July 19, 2011

Durbin Commends the Gates Foundation and USAID for Clean Water Initiatives in the Developing World

New partnership will provide grants to support promising and cost-effective clean water, sanitation, and hygiene approaches

[WASHINGTON, D.C.] – Assistant Senate Majority Leader Dick Durbin (D-IL) today commended the Bill and Melinda Gates Foundation for investing $8.5 million in the United States Agency for International Development’s (USAID) new WASH for Life grant program. WASH for Life will use USAID's Development Innovation Ventures program to seek, test, and scale cost-effective and sustainable clean water, sanitation, and hygiene (WASH) delivery systems in developing countries. USAID will match The Gates Foundation’s investment, making a total of $17 million available for innovative, new solutions.

 

“Access to safe drinking water and adequate sanitation is a right that everyone in the world ought to enjoy but too few are able to realize,” Durbin said. “I applaud the Gates Foundation and USAID for working together to find new solutions to improve access and address this devastating problem.”

 

The WASH for Life grant program will focus its efforts on those earning under $2 a day in Bangladesh, Ethiopia, Ghana, Haiti, India, Kenya, Nigeria, and other countries. It intends to provide grants to WASH sector entrepreneurs and developers of resourceful solutions to the problems faced by the developing world in providing safe drinking water and adequate sanitation to residents.

 

Durbin has long worked to improve access to safe drinking water and basic sanitation services for the nearly one billion people worldwide currently lacking it. Earlier this year, Durbin and Senator Bob Corker (R-TN) introduced the Water for the World Act, a bill that builds on the success of the Paul Simon Water for the Poor Act of 2005 by placing clean water at the forefront of America’s development priorities.
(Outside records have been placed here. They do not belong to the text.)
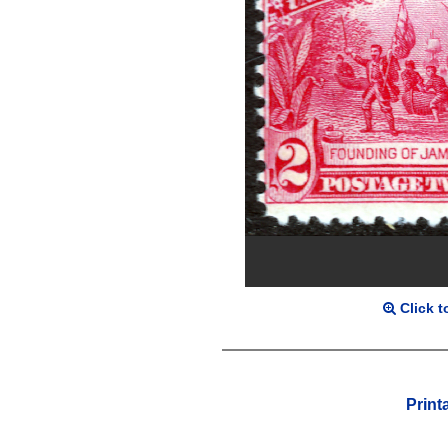
Click t
Print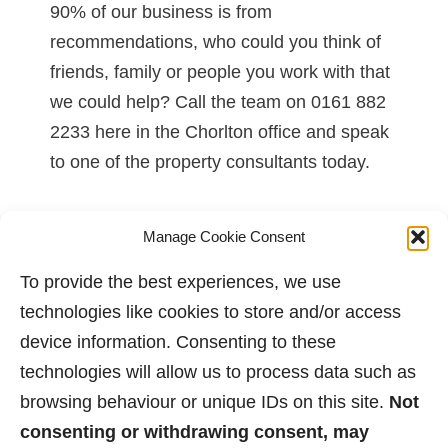
90% of our business is from
recommendations, who could you think of
friends, family or people you work with that
we could help? Call the team on 0161 882
2233 here in the Chorlton office and speak
to one of the property consultants today.
Posted on -
01/06/2017
Manage Cookie Consent
To provide the best experiences, we use
technologies like cookies to store and/or access
1
…
68
69
70
71
72
73
74
device information. Consenting to these
technologies will allow us to process data such as
browsing behaviour or unique IDs on this site.
Not
consenting or withdrawing consent, may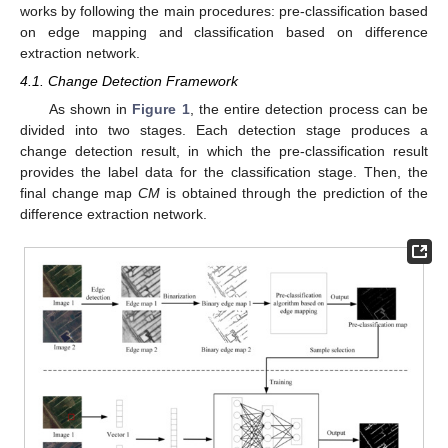
works by following the main procedures: pre-classification based
on edge mapping and classification based on difference
extraction network.
4.1. Change Detection Framework
As shown in
Figure 1
, the entire detection process can be
divided into two stages. Each detection stage produces a
change detection result, in which the pre-classification result
provides the label data for the classification stage. Then, the
final change map
CM
is obtained through the prediction of the
difference extraction network.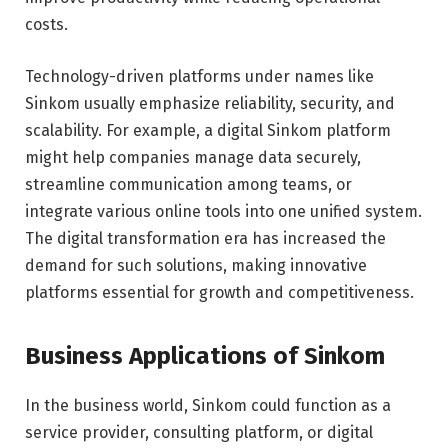
costs.
Technology-driven platforms under names like
Sinkom usually emphasize reliability, security, and
scalability. For example, a digital Sinkom platform
might help companies manage data securely,
streamline communication among teams, or
integrate various online tools into one unified system.
The digital transformation era has increased the
demand for such solutions, making innovative
platforms essential for growth and competitiveness.
Business Applications of Sinkom
In the business world, Sinkom could function as a
service provider, consulting platform, or digital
The legislation seeks to reach 100 million people around the world with sustainable first time access to clean water and sanitation within 6 years of enactment and includes provisions for this kind of innovating public private cost sharing approach.  Earlier this year USAID also established a Global Water Coordinator to more effectively provide water and sanitation programs to the world’s poor – also a key provision of the Durbin/Corker bill.